Second Part: On the basis of community-based research, the traditional knowledge is classified. The local Tibetan women, project members and scientific experts together to classify traditional knowledge about climate change, biodiversity and livelihoods, the traditional knowledge is divided into five categories:
1.The knowledge for traditional use of agricultural bio-species and genetic resources;
2.The knowledge for traditional use of medicinal bio-species;
3.Traditional technical innovations for bio-resource use and traditional practices for farming and living styles;
4.Traditional cultures such as customary laws and community protocols that are related to conservation and sustainable use of bio-resources;
5.Traditional geographically biological indicators.
Third Part: Based on the classification of the traditional knowledge, with the support of our project team and scientific experts, the local Tibetan women began to develop a community-based biodiversity conservation plan for climate change, and conducted action research to adapt the climate change.
Fourth Part: The traditional organization in the community, the Tibetan women sisterhood, as a platform for the implementation of the community-based conservation and adaption plan; use the custom law in the Tibetan women sisterhood as a method of the implementation. The sustainable biodiversity conservation plan and climate change adaption plan in local level can be realized by means of traditional community organizations and customary law. The aim is to integrate external projects with local traditional and customary practices, the community-based plan has become a familiar local solution for the Tibetan women, and finally realize the biodiversity conservation and climate change adaption. The innovative actions of local Tibetan women are precisely based on their traditional knowledge and traditional organizations, especially the Tibetan sisterhood.
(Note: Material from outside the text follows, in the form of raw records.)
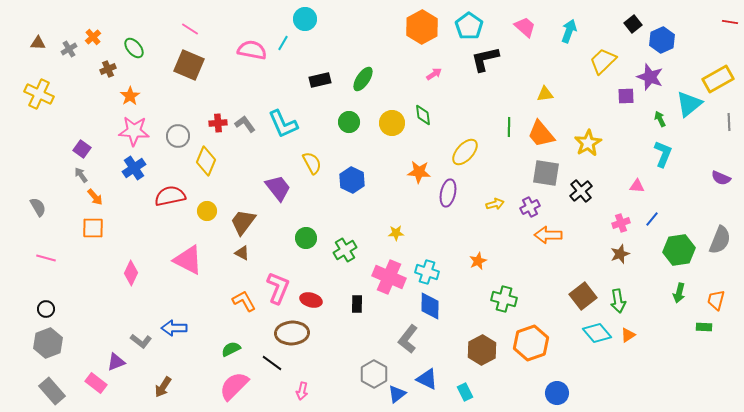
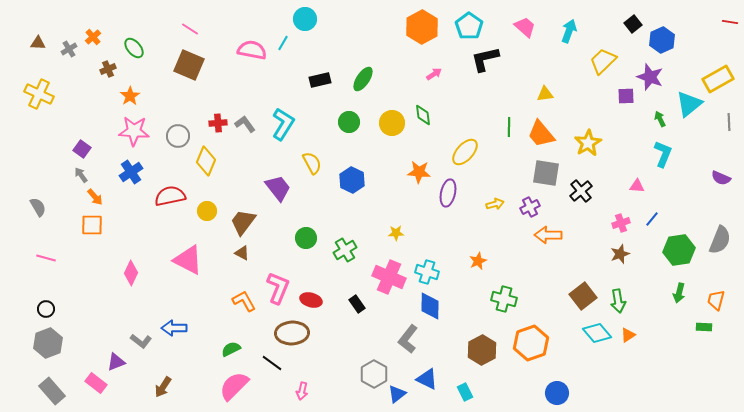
cyan L-shape at (283, 124): rotated 124 degrees counterclockwise
blue cross at (134, 168): moved 3 px left, 4 px down
orange square at (93, 228): moved 1 px left, 3 px up
black rectangle at (357, 304): rotated 36 degrees counterclockwise
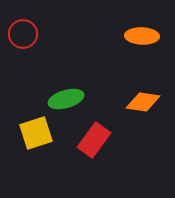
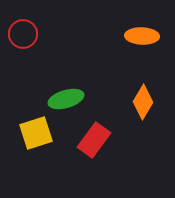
orange diamond: rotated 68 degrees counterclockwise
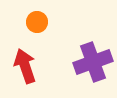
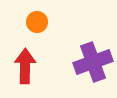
red arrow: rotated 20 degrees clockwise
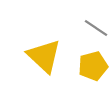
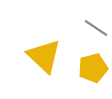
yellow pentagon: moved 2 px down
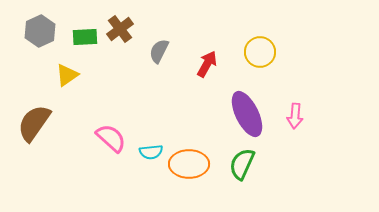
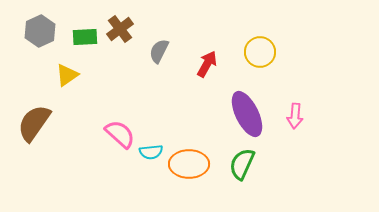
pink semicircle: moved 9 px right, 4 px up
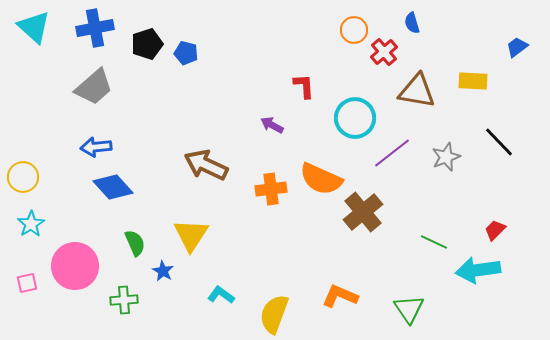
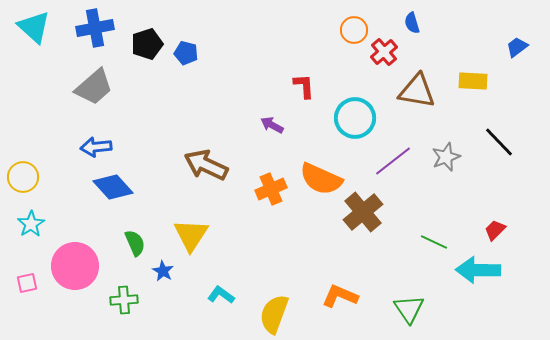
purple line: moved 1 px right, 8 px down
orange cross: rotated 16 degrees counterclockwise
cyan arrow: rotated 9 degrees clockwise
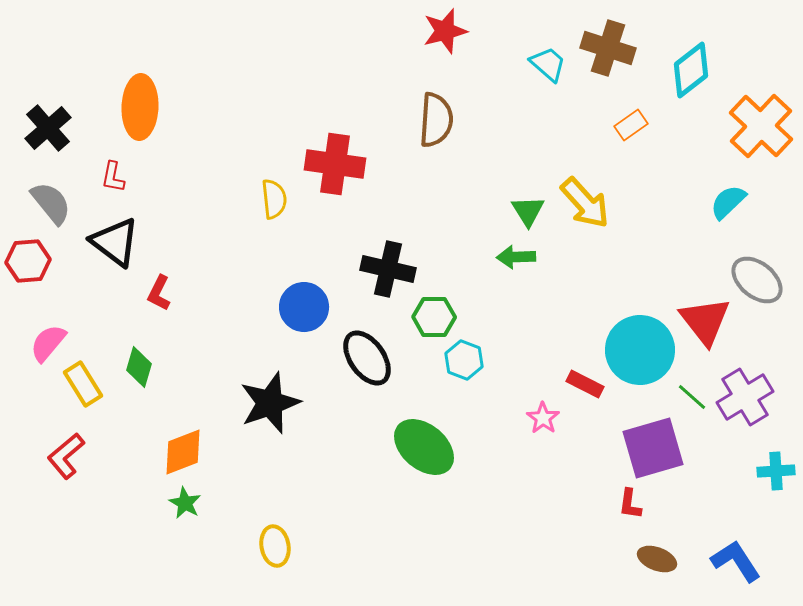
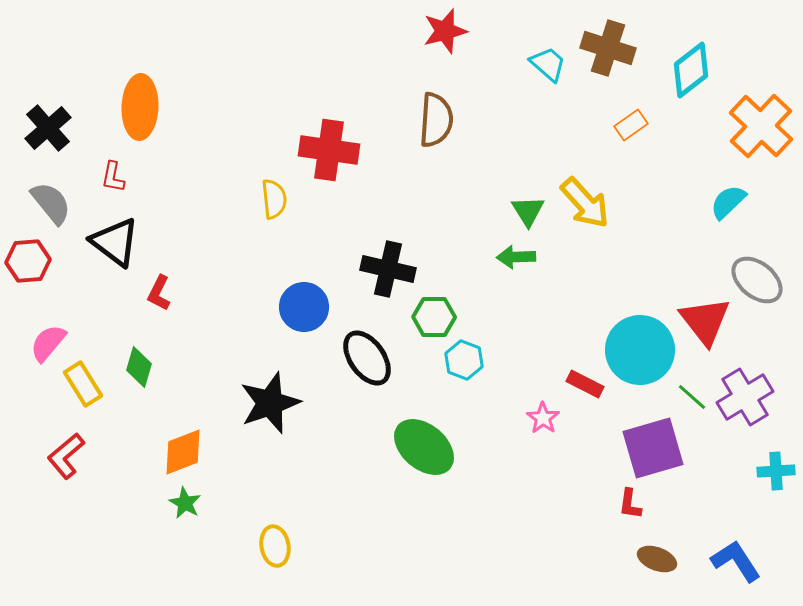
red cross at (335, 164): moved 6 px left, 14 px up
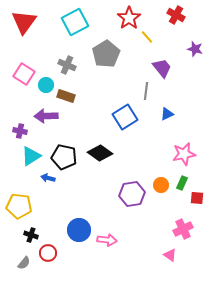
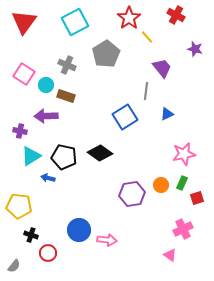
red square: rotated 24 degrees counterclockwise
gray semicircle: moved 10 px left, 3 px down
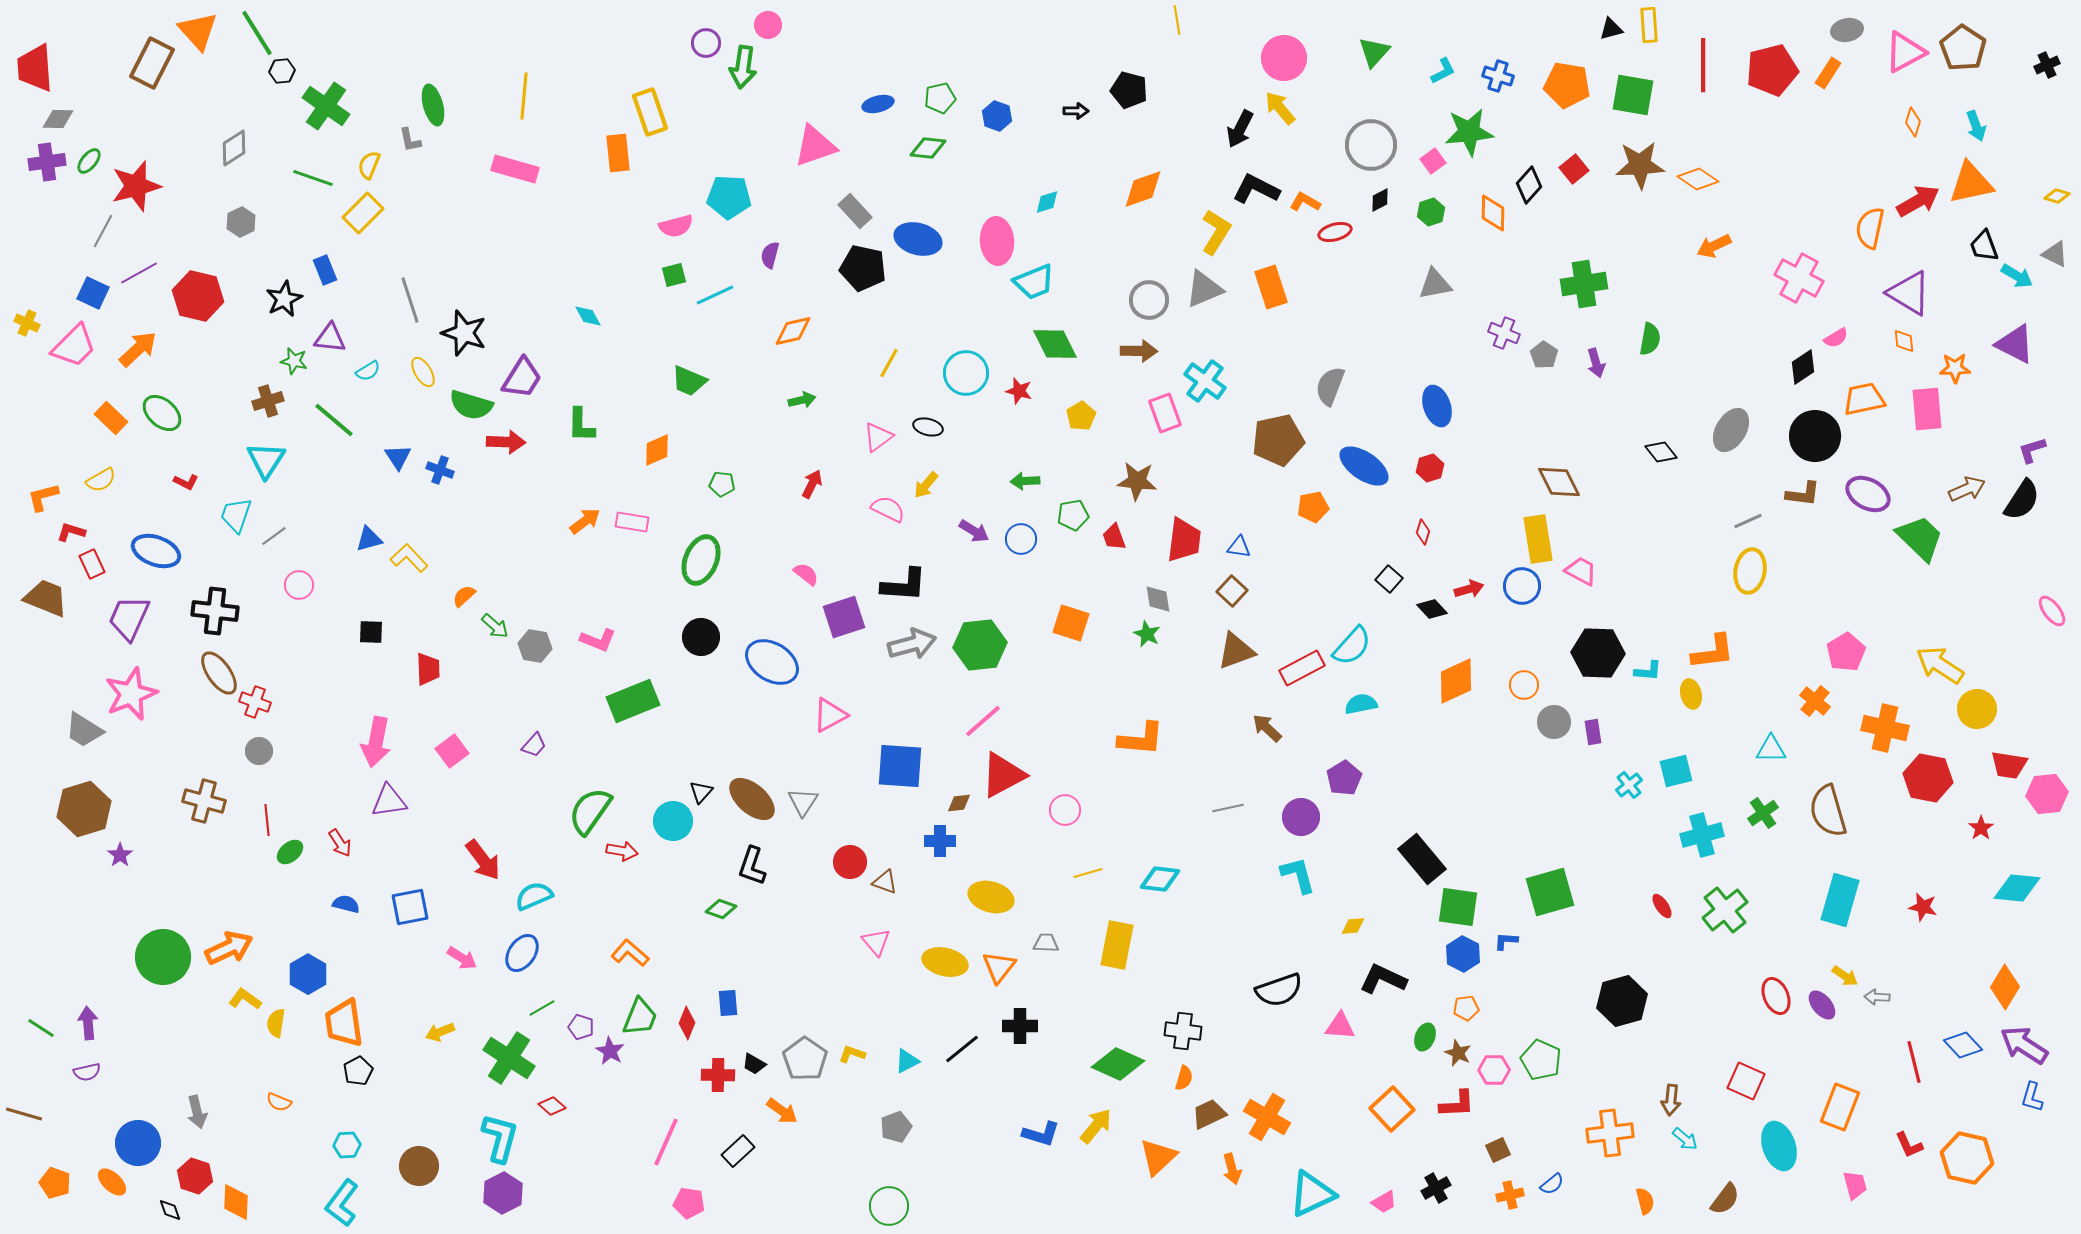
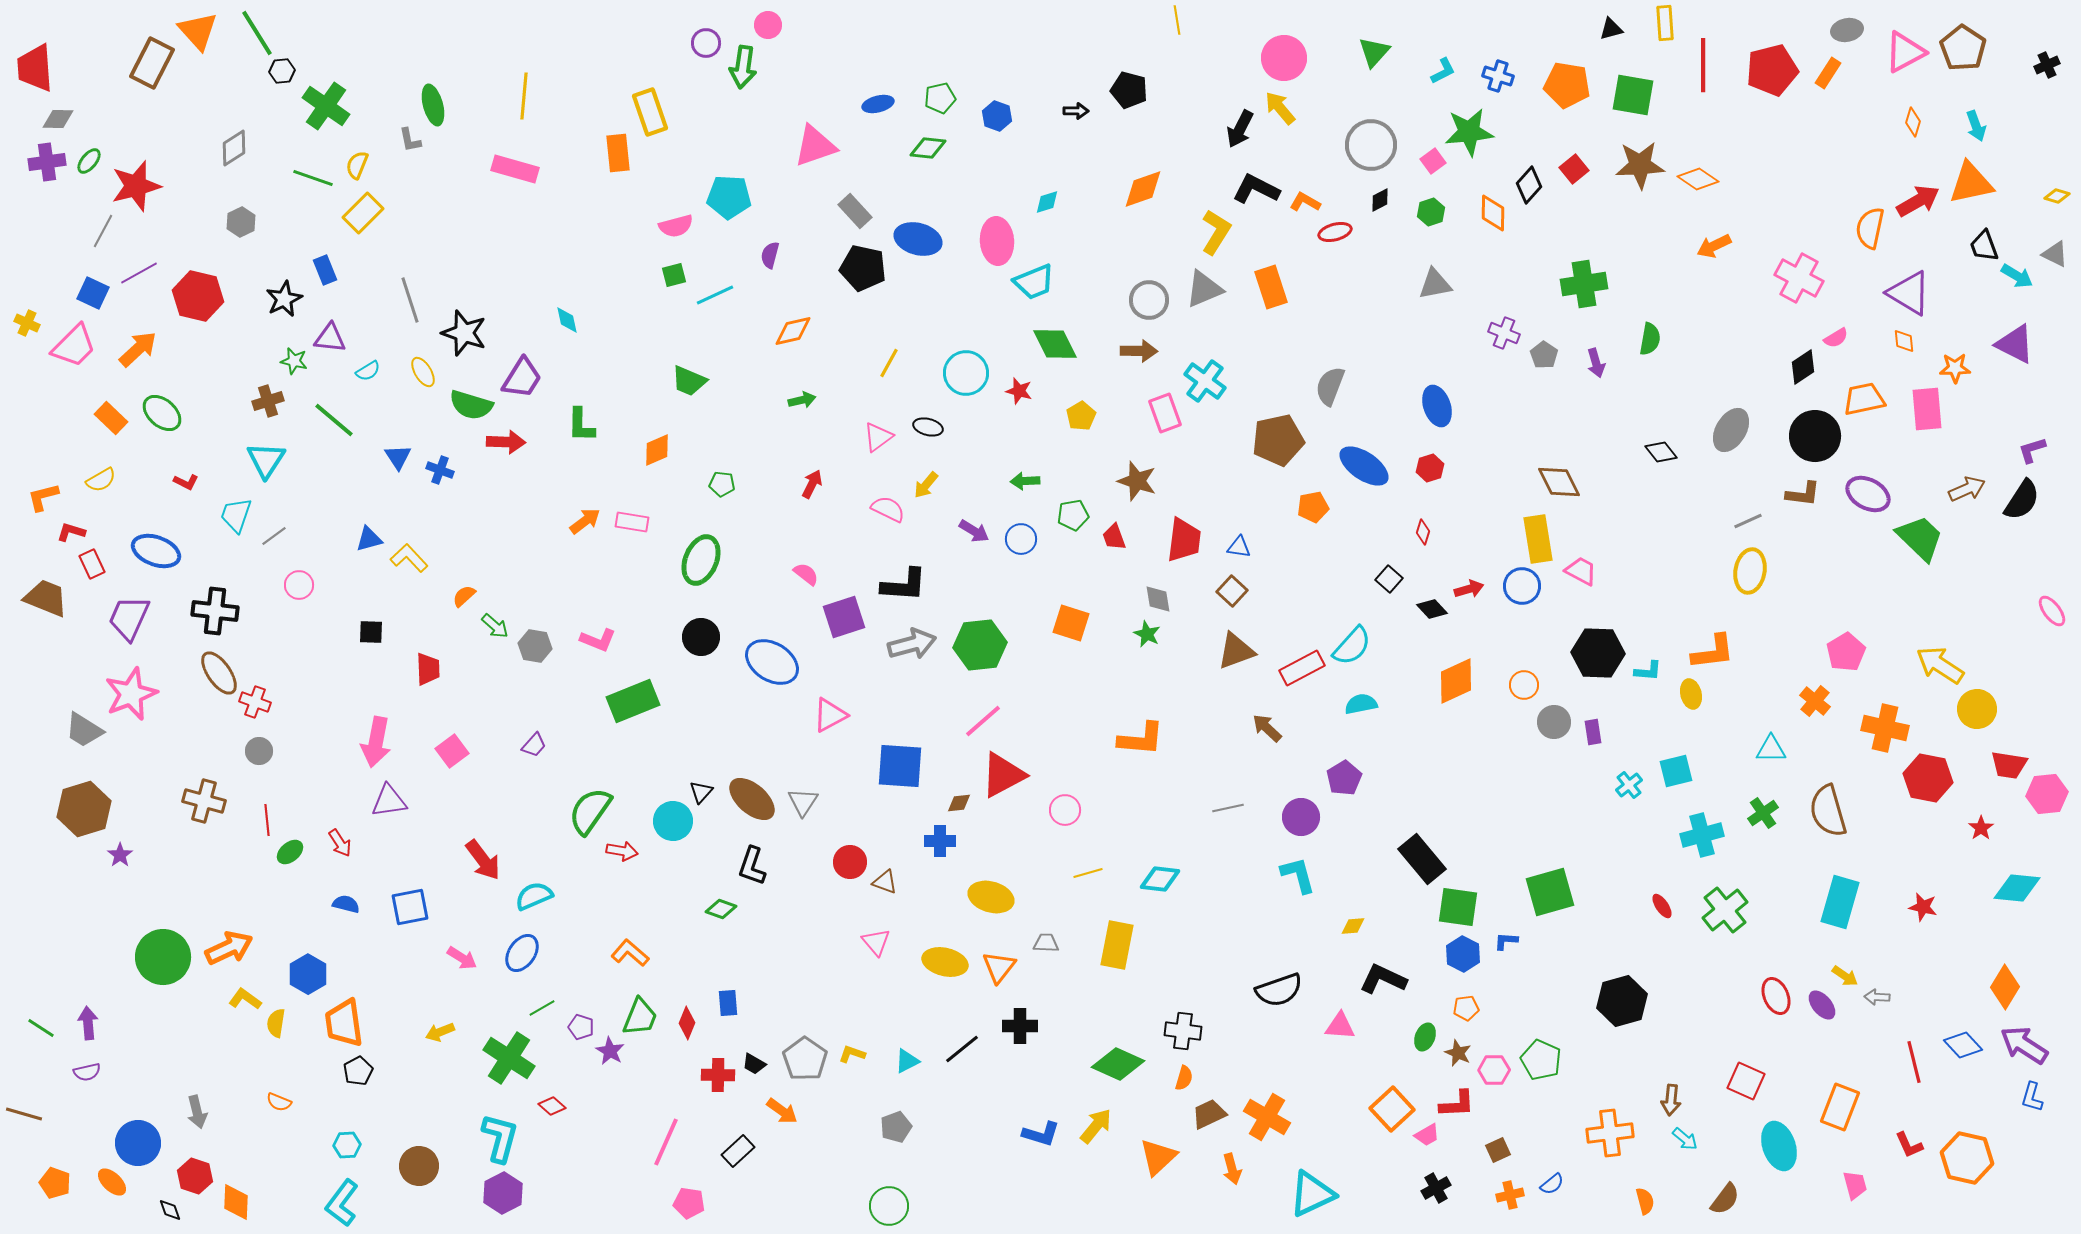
yellow rectangle at (1649, 25): moved 16 px right, 2 px up
yellow semicircle at (369, 165): moved 12 px left
cyan diamond at (588, 316): moved 21 px left, 4 px down; rotated 16 degrees clockwise
brown star at (1137, 481): rotated 12 degrees clockwise
cyan rectangle at (1840, 900): moved 2 px down
pink trapezoid at (1384, 1202): moved 43 px right, 67 px up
For the local Tibetan women, biodiversity was not only a resource problem, but also a social and cultural phenomenon. And the impact of climate change on biodiversity resources is not only an environmental problem, but also an issue of spirit and belief.
The traditional knowledge can improve understanding of the influence of climate change to biodiversity, and provide ideas to develop an equitable and effective biodiversity conservation plan to adapt the climate change. For the Tibetan women, compare with the externally driven adaption options, they are more willing to take the community-based biodiversity conservation plan, because such a plan will enable them to apply their traditional knowledge according to the geographical location and environment of their areas, so that their actions to adapt to climate change will be more effective.